Thank goodness that Helen McDonald, author of H Is for Hawk, did not clip her own wings.
I say that because Helen McDonald is a very, very unusual person. Her life path has been challenging due to her personality and her passion for nature, and I expect she is challenging in relationships. Nevertheless, her knowledge, her sensitivities, and her skill as a writer bring the reader an experience and insights to be treasured.
Her love of birds seems to have hatched at birth in England. At six, she was trying to sleep like a bird, arms folded behind her like wings. She collected a huge library of bird books, and she and her beloved father, a photographer, explored nature together. By age 12, she had a kestrel in her bedroom. Eventually she became a skillful falconer.
As brilliant as she is unusual, McDonald also became a poet, writer, historian, naturalist, and research scholar at Cambridge. All of her gifts came together when her father died suddenly. To survive a grief that took her close to madness, she decided to train a goshawk. She emerged from that experience with a book that is being praised here in the United States and in England as a pending classic.
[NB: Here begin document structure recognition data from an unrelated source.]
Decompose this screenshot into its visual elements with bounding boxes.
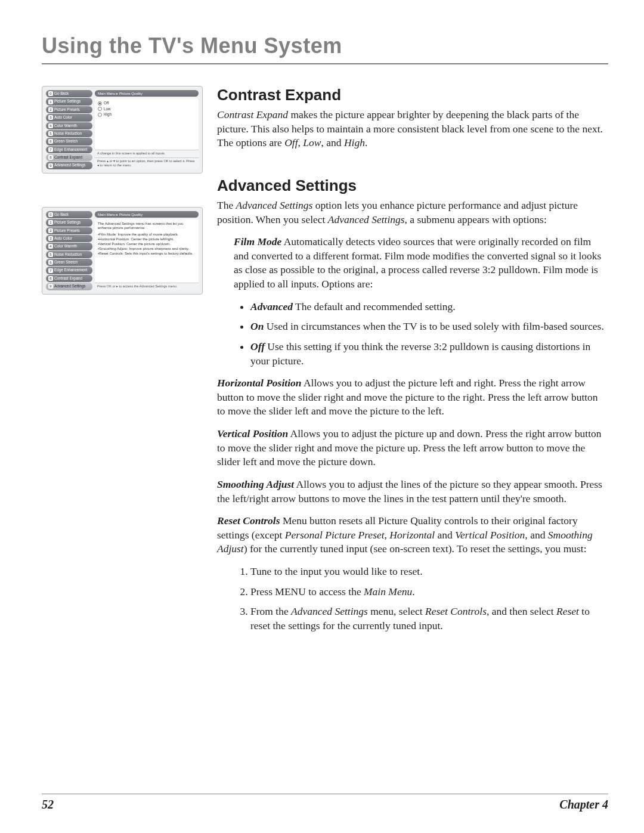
para-advanced-intro: The Advanced Settings option lets you en…	[217, 199, 608, 227]
text: From the	[250, 605, 291, 617]
sidebar-item-label: Advanced Settings	[54, 284, 86, 288]
radio-label: Low	[104, 107, 111, 112]
text: and	[528, 529, 548, 541]
sidebar-item-label: Picture Settings	[54, 100, 80, 103]
radio-icon	[98, 101, 102, 106]
option-low: Low	[303, 137, 321, 148]
sidebar-item-num: 6	[48, 260, 53, 265]
desc-intro: The Advanced Settings menu has screens t…	[98, 222, 196, 231]
radio-label: Off	[104, 101, 109, 106]
sidebar-item-num: 0	[48, 212, 53, 217]
sidebar-item-num: 7	[48, 268, 53, 273]
screenshot-help-1: A change in this screen is applied to al…	[95, 150, 199, 157]
sidebar-item-label: Picture Presets	[54, 108, 80, 112]
sidebar-item-num: 8	[48, 155, 53, 160]
text: .	[412, 586, 414, 597]
label-film-mode: Film Mode	[234, 236, 281, 247]
radio-option: High	[98, 112, 196, 117]
list-item: Advanced The default and recommended set…	[250, 300, 608, 314]
screenshot-panel: Main Menu ▸ Picture Quality The Advanced…	[95, 211, 199, 290]
screenshot-contrast-expand: 0Go Back1Picture Settings2Picture Preset…	[42, 86, 203, 174]
option-name: On	[250, 320, 264, 332]
sidebar-item-label: Go Back	[54, 92, 69, 95]
term: Reset Controls,	[425, 605, 489, 617]
term: Advanced Settings	[291, 605, 368, 617]
sidebar-item: 0Go Back	[46, 90, 92, 97]
screenshot-help: Press OK or ▸ to access the Advanced Set…	[95, 283, 199, 290]
sidebar-item-label: Green Stretch	[54, 140, 78, 143]
sidebar-item: 7Edge Enhancement	[46, 267, 92, 274]
desc-list-item: •Smoothing Adjust: Improve picture sharp…	[98, 247, 196, 252]
text: Tune to the input you would like to rese…	[250, 565, 423, 577]
sidebar-item-num: 6	[48, 139, 53, 144]
sidebar-item-label: Noise Reduction	[54, 132, 82, 135]
sidebar-item-num: 4	[48, 244, 53, 249]
sidebar-item-num: 1	[48, 100, 53, 104]
term: Advanced Settings	[236, 199, 313, 211]
term: Personal Picture Preset	[285, 529, 385, 541]
heading-advanced-settings: Advanced Settings	[217, 176, 608, 195]
film-mode-options: Advanced The default and recommended set…	[250, 300, 608, 368]
text: ) for the currently tuned input (see on-…	[244, 543, 587, 555]
sidebar-item: 6Green Stretch	[46, 138, 92, 145]
sidebar-item-label: Edge Enhancement	[54, 268, 87, 272]
sidebar-item-label: Noise Reduction	[54, 253, 82, 256]
screenshot-description: The Advanced Settings menu has screens t…	[95, 219, 199, 283]
sidebar-item-num: 9	[48, 163, 53, 168]
desc-list-item: •Vertical Position: Center the picture u…	[98, 242, 196, 247]
page-footer: 52 Chapter 4	[42, 794, 608, 812]
chapter-label: Chapter 4	[559, 798, 608, 812]
sidebar-item: 2Picture Presets	[46, 227, 92, 234]
sidebar-item-label: Picture Presets	[54, 229, 80, 233]
term: Main Menu	[364, 586, 412, 597]
text: .	[365, 137, 367, 148]
term: Reset	[556, 605, 579, 617]
text: The	[217, 199, 236, 211]
sidebar-item-label: Contrast Expand	[54, 277, 82, 280]
screenshot-sidebar: 0Go Back1Picture Settings2Picture Preset…	[46, 211, 92, 290]
sidebar-item: 9Advanced Settings	[46, 162, 92, 169]
sidebar-item-label: Color Warmth	[54, 244, 78, 248]
sidebar-item-num: 4	[48, 123, 53, 128]
para-smoothing-adjust: Smoothing Adjust Allows you to adjust th…	[217, 478, 608, 506]
para-film-mode: Film Mode Automatically detects video so…	[234, 235, 608, 292]
term: Horizontal	[389, 529, 435, 541]
radio-option: Low	[98, 107, 196, 112]
sidebar-item-num: 2	[48, 107, 53, 112]
list-item: Tune to the input you would like to rese…	[250, 565, 608, 579]
para-vertical-position: Vertical Position Allows you to adjust t…	[217, 427, 608, 469]
option-off: Off	[284, 137, 298, 148]
text: Press MENU to access the	[250, 586, 364, 597]
label-smoothing-adjust: Smoothing Adjust	[217, 478, 294, 490]
page-number: 52	[42, 798, 54, 812]
reset-steps: Tune to the input you would like to rese…	[250, 565, 608, 633]
screenshot-panel: Main Menu ▸ Picture Quality OffLowHigh A…	[95, 90, 199, 169]
sidebar-item-label: Edge Enhancement	[54, 148, 87, 151]
radio-icon	[98, 113, 102, 117]
term-contrast-expand: Contrast Expand	[217, 109, 288, 120]
heading-contrast-expand: Contrast Expand	[217, 86, 608, 104]
text: The default and recommended setting.	[293, 301, 456, 312]
sidebar-item: 4Color Warmth	[46, 243, 92, 250]
sidebar-item-num: 1	[48, 220, 53, 225]
text: , and	[321, 137, 344, 148]
option-name: Advanced	[250, 301, 293, 312]
term: Advanced Settings	[328, 213, 405, 225]
sidebar-item: 4Color Warmth	[46, 122, 92, 129]
para-horizontal-position: Horizontal Position Allows you to adjust…	[217, 376, 608, 419]
sidebar-item: 5Noise Reduction	[46, 130, 92, 137]
sidebar-item-num: 3	[48, 115, 53, 120]
text: Use this setting if you think the revers…	[250, 340, 590, 367]
sidebar-item-num: 3	[48, 236, 53, 241]
list-item: Off Use this setting if you think the re…	[250, 340, 608, 368]
option-name: Off	[250, 340, 265, 352]
desc-list-item: •Film Mode: Improve the quality of movie…	[98, 233, 196, 237]
text: menu, select	[368, 605, 425, 617]
sidebar-item: 2Picture Presets	[46, 106, 92, 113]
label-vertical-position: Vertical Position	[217, 428, 288, 439]
sidebar-item: 0Go Back	[46, 211, 92, 218]
sidebar-item: 8Contrast Expand	[46, 275, 92, 282]
sidebar-item-num: 2	[48, 228, 53, 233]
list-item: Press MENU to access the Main Menu.	[250, 585, 608, 599]
sidebar-item: 3Auto Color	[46, 235, 92, 242]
McDonald is so perceptive and sensitive, so emotionally strung out through much of the book, that it was kind of a taxing read in some respects. Published in England, it uses British punctuation and spelling, which seems to take the American reader on a journey to a foreign country and the past both. McDonald has a tremendous vocabulary and seems to have perfect recall of every scene in nature. She recreates it with the eye of an artist, the knowledge of a naturalist, and the words of a poet. The work sometimes flows as wildly as do her emotions but always with the skill and attention to detail that she used in training the hawk.
Why this particular bird, as opposed to a falcon? The choice was inspired in part by her reading at age eight of T.H. White’s account of his own bungled effort in falconry titled The Goshawk. References to this memoir pace McDonald’s account. But also, after her father dies, the author begins to dream about goshawks, and this serves as a form of guidance.
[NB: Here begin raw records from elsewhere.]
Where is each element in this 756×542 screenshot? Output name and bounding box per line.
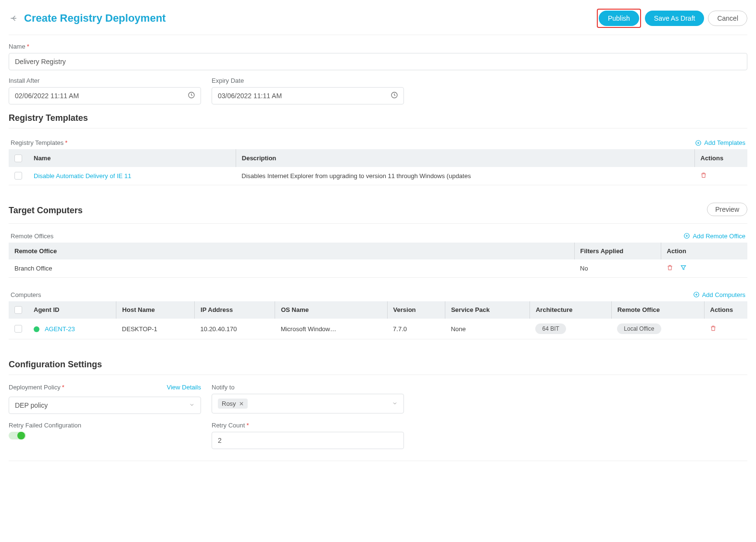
- remote-offices-sub: Remote Offices: [11, 232, 53, 240]
- col-description: Description: [236, 149, 694, 167]
- install-after-input[interactable]: [9, 87, 201, 104]
- status-dot-icon: [34, 326, 39, 332]
- clock-icon[interactable]: [391, 91, 398, 101]
- template-description: Disables Internet Explorer from upgradin…: [236, 167, 694, 185]
- col-filters: Filters Applied: [574, 243, 661, 259]
- trash-icon[interactable]: [700, 173, 707, 180]
- col-os: OS Name: [275, 301, 387, 319]
- page-title: Create Registry Deployment: [24, 12, 166, 25]
- view-details-link[interactable]: View Details: [167, 384, 201, 391]
- office-name: Branch Office: [9, 259, 574, 278]
- clock-icon[interactable]: [188, 91, 195, 101]
- col-office: Remote Office: [611, 301, 704, 319]
- host-name: DESKTOP-1: [116, 319, 195, 339]
- filter-icon[interactable]: [680, 264, 687, 272]
- name-label: Name: [9, 43, 747, 50]
- policy-label: Deployment Policy: [9, 384, 64, 391]
- agent-link[interactable]: AGENT-23: [45, 325, 75, 333]
- col-version: Version: [387, 301, 445, 319]
- target-computers-heading: Target Computers: [9, 206, 83, 216]
- registry-templates-table: Name Description Actions Disable Automat…: [9, 149, 747, 185]
- col-agent: Agent ID: [28, 301, 116, 319]
- registry-templates-heading: Registry Templates: [9, 113, 747, 123]
- config-heading: Configuration Settings: [9, 360, 747, 370]
- notify-token-text: Rosy: [222, 400, 236, 407]
- os-name: Microsoft Window…: [275, 319, 387, 339]
- col-name: Name: [28, 149, 236, 167]
- add-templates-text: Add Templates: [704, 139, 745, 146]
- preview-button[interactable]: Preview: [707, 203, 747, 216]
- col-action: Action: [661, 243, 747, 259]
- remote-offices-table: Remote Office Filters Applied Action Bra…: [9, 243, 747, 278]
- arch-badge: 64 BIT: [535, 323, 566, 334]
- retry-failed-label: Retry Failed Configuration: [9, 422, 201, 429]
- office-row: Branch Office No: [9, 259, 747, 278]
- select-all-computers[interactable]: [14, 306, 22, 314]
- policy-value: DEP policy: [15, 401, 48, 409]
- col-actions: Actions: [694, 149, 747, 167]
- notify-select[interactable]: Rosy ✕: [212, 394, 404, 413]
- col-actions2: Actions: [704, 301, 747, 319]
- office-badge: Local Office: [617, 323, 661, 334]
- template-link[interactable]: Disable Automatic Delivery of IE 11: [34, 172, 131, 180]
- service-pack: None: [445, 319, 529, 339]
- publish-button[interactable]: Publish: [599, 11, 639, 26]
- close-icon[interactable]: ✕: [239, 400, 244, 407]
- policy-select[interactable]: DEP policy: [9, 397, 201, 414]
- col-host: Host Name: [116, 301, 195, 319]
- retry-count-input[interactable]: [212, 432, 404, 449]
- notify-token: Rosy ✕: [218, 399, 248, 409]
- col-remote-office: Remote Office: [9, 243, 574, 259]
- col-sp: Service Pack: [445, 301, 529, 319]
- chevron-down-icon: [392, 400, 398, 408]
- col-ip: IP Address: [195, 301, 275, 319]
- expiry-date-input[interactable]: [212, 87, 404, 104]
- trash-icon[interactable]: [710, 326, 717, 333]
- ip-address: 10.20.40.170: [195, 319, 275, 339]
- add-computers-text: Add Computers: [702, 291, 745, 298]
- name-input[interactable]: [9, 53, 747, 70]
- registry-templates-sub: Registry Templates: [11, 139, 67, 146]
- col-arch: Architecture: [529, 301, 611, 319]
- add-templates-link[interactable]: Add Templates: [695, 139, 745, 146]
- publish-highlight: Publish: [597, 9, 641, 28]
- template-row: Disable Automatic Delivery of IE 11 Disa…: [9, 167, 747, 185]
- retry-count-label: Retry Count: [212, 422, 404, 429]
- cancel-button[interactable]: Cancel: [708, 11, 747, 26]
- row-checkbox[interactable]: [14, 172, 22, 180]
- expiry-date-label: Expiry Date: [212, 77, 404, 84]
- add-remote-office-text: Add Remote Office: [693, 232, 745, 240]
- save-draft-button[interactable]: Save As Draft: [645, 11, 705, 26]
- version: 7.7.0: [387, 319, 445, 339]
- computer-row: AGENT-23 DESKTOP-1 10.20.40.170 Microsof…: [9, 319, 747, 339]
- row-checkbox[interactable]: [14, 325, 22, 333]
- computers-table: Agent ID Host Name IP Address OS Name Ve…: [9, 301, 747, 340]
- add-computers-link[interactable]: Add Computers: [693, 291, 745, 298]
- add-remote-office-link[interactable]: Add Remote Office: [683, 232, 745, 240]
- chevron-down-icon: [189, 401, 195, 409]
- select-all-checkbox[interactable]: [14, 155, 22, 162]
- notify-label: Notify to: [212, 384, 404, 391]
- retry-failed-toggle[interactable]: [9, 432, 26, 439]
- computers-sub: Computers: [11, 291, 41, 298]
- back-icon[interactable]: [9, 13, 19, 24]
- install-after-label: Install After: [9, 77, 201, 84]
- trash-icon[interactable]: [667, 264, 673, 272]
- office-filters: No: [574, 259, 661, 278]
A swift and brutal killer, the goshawk is exceptionally difficult to train. McDonald repeatedly uses the adjective “reptilian” in describing the bird she names Mabel. This comes from a word meaning “lovable” or “dear” in Latin, and reflects her need for a heart connection with the bird. Nevertheless, at one point she describes the sense of holding on her fist “the bastard offspring of a flaming torch and an assault rifle.”
Odd as it may seem, Mabel is exactly what McDonald needs to survive her grief. Bred in an aviary near Belfast, she is picked up at the Scottish quay by McDonald and a friend. Back at her home where the refrigerator is stocked with hawk food and a plastic cloth lies under a perch to catch Mabel’s “mutes,” the falconer’s term for bird droppings, the author and her hawk settle into weeks of isolation together.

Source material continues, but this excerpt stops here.